We do not have parliaments in this country for the purpose of providing employment for the families of those elected to them; and we certainly don’t need parliamentary sinecures being used for empire building purposes to entrench minor officials with a disproportionate sense of their own importance in bastions that can be gifted, or inherited, or bequeathed.

I’m not naive — of course these things go on as it is. But anything that mitigates against them is to be welcomed.

There will be those MPs who are directly affected who will refuse to comply; to those people I simply say that the job of an MP is awarded by electors to one person, and one person only. It is an arrogant delusion indeed to think there is any implicit “value” in a “package deal” irrespective of whatever argument individual MPs may care to mount.

That is not to denigrate the suitability of any staffer who must shortly find new work as a result of these changes.

But elected office must be a beacon of unimpeachable integrity: and to that end, political offices staffed by the best people available in the community — and not by family members — is the better guarantee of that.

There must be a single set of standards and a single set of regulations that apply to MPs, their activities and their entitlements: those who openly advocate anarchy by refusing to fall into line can and should be forced into compliance.
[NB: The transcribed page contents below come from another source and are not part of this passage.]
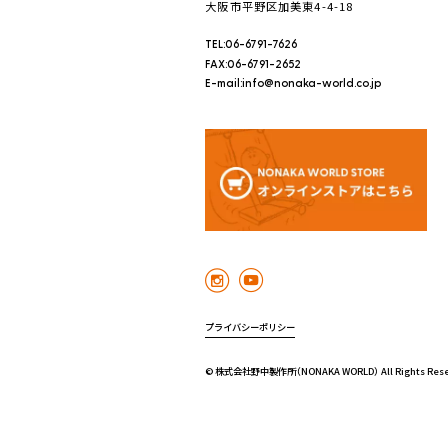
大阪市平野区加美東4-4-18
TEL:06-6791-7626
FAX:06-6791-2652
E-mail:info@nonaka-world.co.jp
プライバシーポリシー
© 株式会社野中製作所（NONAKA WORLD） All Rights Rese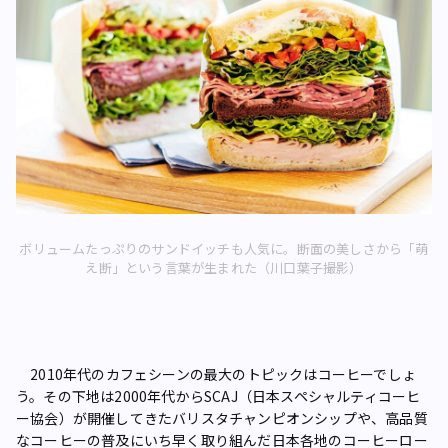
ボリュームたっぷりのサンドイッチも人気に。断面の美しさから「萌
え断」という言葉が生まれた（川口葉子撮影）
2010年代のカフェシーンの最大のトピックはコーヒーでしょ
う。その下地は2000年代からSCAJ（日本スペシャルティコーヒ
ー協会）が開催してきたバリスタチャンピオンシップや、高品質
なコーヒーの普及にいち早く取り組んだ日本各地のコーヒーロー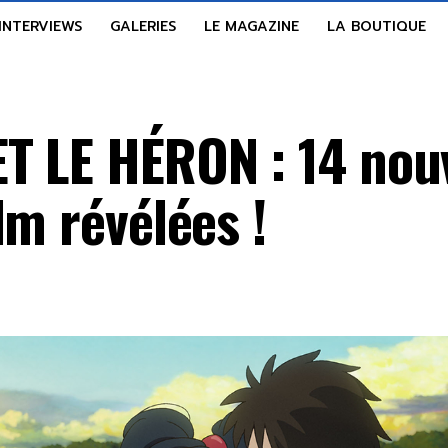
INTERVIEWS
GALERIES
LE MAGAZINE
LA BOUTIQUE
T LE HÉRON : 14 nouv
lm révélées !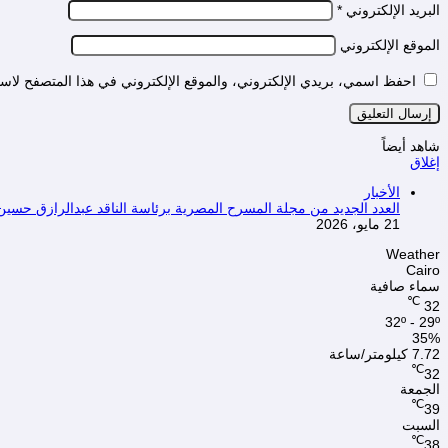
البريد الإلكتروني
*
الموقع الإلكتروني
احفظ اسمي، بريدي الإلكتروني، والموقع الإلكتروني في هذا المتصفح لاستخ
شاهد أيضاً
إغلاق
الأخبار
العدد الجديد من مجلة المسرح المصرية برئاسة الناقد عبدالرازق حسين
21 مايو، 2026
Weather
Cairo
سماء صافية
℃
32
32º - 29º
35%
7.72 كيلومتر/ساعة
℃
32
الجمعة
℃
39
السبت
℃
38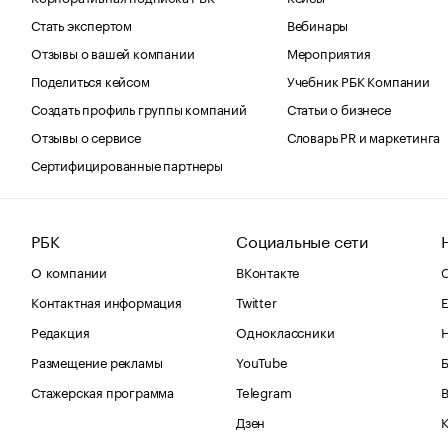
Стать экспертом
Вебинары
Отзывы о вашей компании
Мероприятия
Поделиться кейсом
Учебник РБК Компании
Создать профиль группы компаний
Статьи о бизнесе
Отзывы о сервисе
Словарь PR и маркетинга
Сертифицированные партнеры
РБК
Социальные сети
О компании
ВКонтакте
С
Контактная информация
Twitter
Е
Редакция
Одноклассники
Размещение рекламы
YouTube
Стажерская программа
Telegram
В
Дзен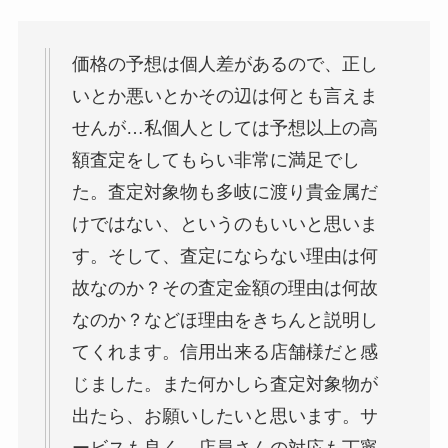
価格の予想は個人差があるので、正し
いとか悪いとかその辺は何とも言えま
せんが…私個人としては予想以上の高
額査定をしてもらい非常に満足でし
た。査定対象物も多岐に渡り貴金属だ
けではない、というのもいいと思いま
す。そして、査定にならない理由は何
故なのか？その査定金額の理由は何故
なのか？などほ理由をきちんと説明し
てくれます。信用出来る店舗様だと感
じました。また何かしら査定対象物が
出たら、お願いしたいと思います。サ
ービスも良く、店員さんの対応も丁寧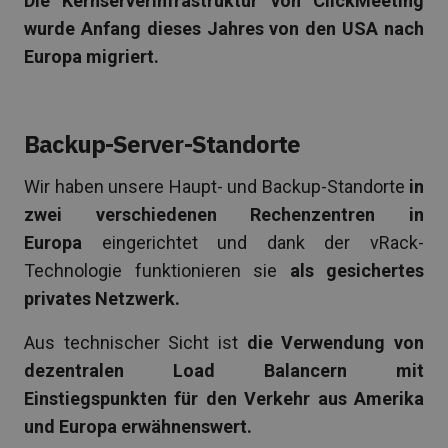
Die Kernserverinfrastruktur von ClickMeeting
wurde Anfang dieses Jahres von den USA nach
Europa migriert.
Backup-Server-Standorte
Wir haben unsere Haupt- und Backup-Standorte
in
zwei verschiedenen Rechenzentren in
Europa
eingerichtet und dank der vRack-
Technologie funktionieren sie
als gesichertes
privates Netzwerk.
Aus technischer Sicht ist
die Verwendung von
dezentralen Load Balancern mit
Einstiegspunkten für den Verkehr aus Amerika
und Europa erwähnenswert.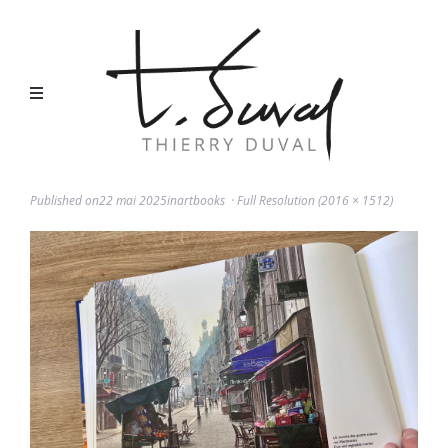
Published on
22 mai 2025
in
Artbooks
Full Resolution (2016 × 1512)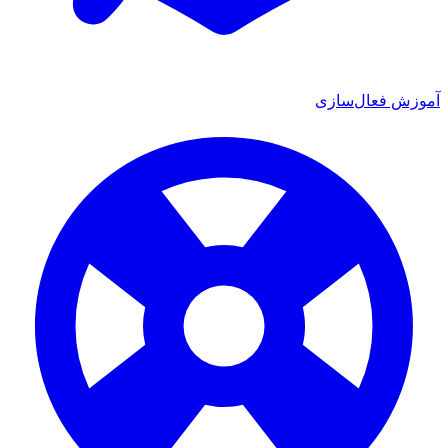
ش فعال‌سازی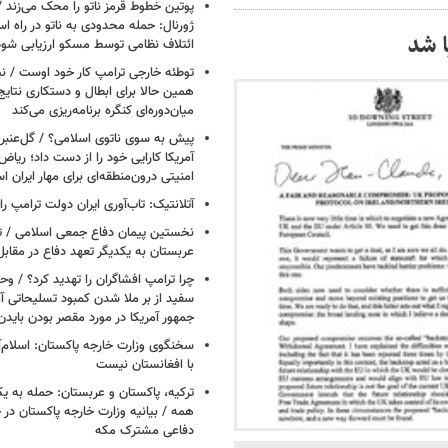
پوتین خطوط قرمز ناتو را محک می‌زند /
ژورنال: حمله محدودی به ناتو در راه ا
ا شد
ائتلاف نظامی توسط مسکو ارزیابی شود
توطئه خارجی ترامپ کار خود اوست / نیوی
همین حالا برای ابطال و دستکاری نتایج
میان‌دوره‌ای کنگره برنامه‌ریزی می‌کند
پیش به سوی ناتوی اسلامی؟ / گل‌عنبری
آمریکا کارایی خود را از دست داد؛ ریاض
امنیتی درون‌منطقه‌ای برای مهار ایران 
آتلانتیک: تاب‌آوری ایران دولت ترامپ را 
نخستین پیمان دفاع جمعی اسلامی / تر
عربستان به یکدیگر تعهد دفاع در مقابل
چرا ترامپ افشاگران را تهدید کرد؟ / و
سفید از بر ملا شدن کمبود تسلیحاتی آ
جمهور آمریکا در مورد مقصر بودن بایدن
سخنگوی وزارت خارجه پاکستان: اسلام‌آ
با افغانستان نیست
ترکیه، پاکستان و عربستان: حمله به ی
همه / بیانیه وزارت خارجه پاکستان د
دفاعی مشترک مکه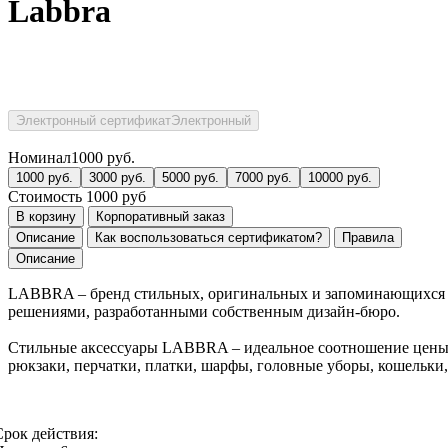
Labbra
Электронный сертификат
Электронный
Номинал
1000
руб.
1000
руб.
3000
руб.
5000
руб.
7000
руб.
10000
руб.
Стоимость
1000
руб
В корзину
Корпоративный заказ
Описание
Как воспользоваться сертификатом?
Правила
Описание
LABBRA – бренд стильных, оригинальных и запоминающихся ак
решениями, разработанными собственным дизайн-бюро.
Стильные аксессуары LABBRA – идеальное соотношение цены и к
рюкзаки, перчатки, платки, шарфы, головные уборы, кошельки
Срок действия: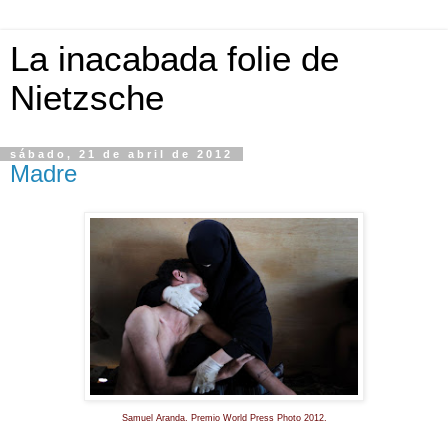
La inacabada folie de
Nietzsche
sábado, 21 de abril de 2012
Madre
Samuel Aranda. Premio World Press Photo 2012.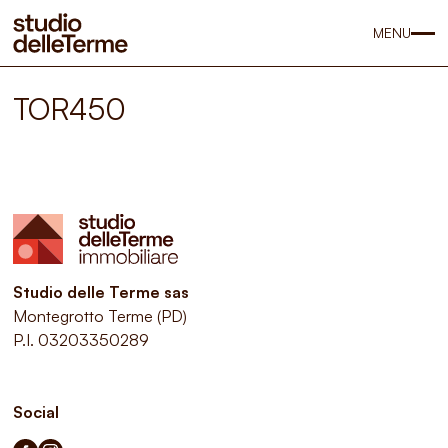
MENU
TOR450
Studio delle Terme sas
Montegrotto Terme (PD)
P.I. 03203350289
Social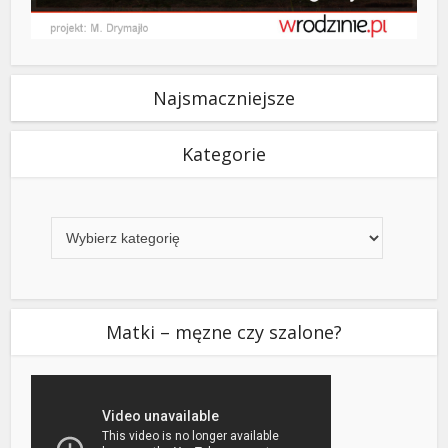
Najsmaczniejsze
Kategorie
Kategorie
Matki – męzne czy szalone?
Ultimately, staff entitlements for MPs are paid by the taxpayer;  those elected to govern are the arbiters of how that money is spent, not a handful of defiant miscreants whose only real complaint is that their own family will be adversely affected by the abolition of “entitlements” that should never have existed in the first place.


AND ANOTHER THING: noises are emanating from some circles that the new restrictions on hiring family members ought to apply to the Federal Director of the Liberal Party, Brian Loughnane, and his wife — and Chief of Staff to the Prime Minister — Peta Credlin.

At the risk of stating the obvious, neither Loughnane nor Credlin are MPs. Nor do they work from the same office.

One is an employee of the Liberal Party; the other an employee of the Department of Prime Minister and Cabinet.

Those in the Liberal Party with an axe to grind against Loughnane and/or Credlin should reflect that the discipline with which they have discharged their respective roles is a big part of the reason they now sit in government.

Those in the ALP, who are similarly inclined, don’t actually get a say in the matter.

In both cases, however, those viewing these changes as an opportunity to take pot shots at Loughnane and/or Credlin should pull their heads in.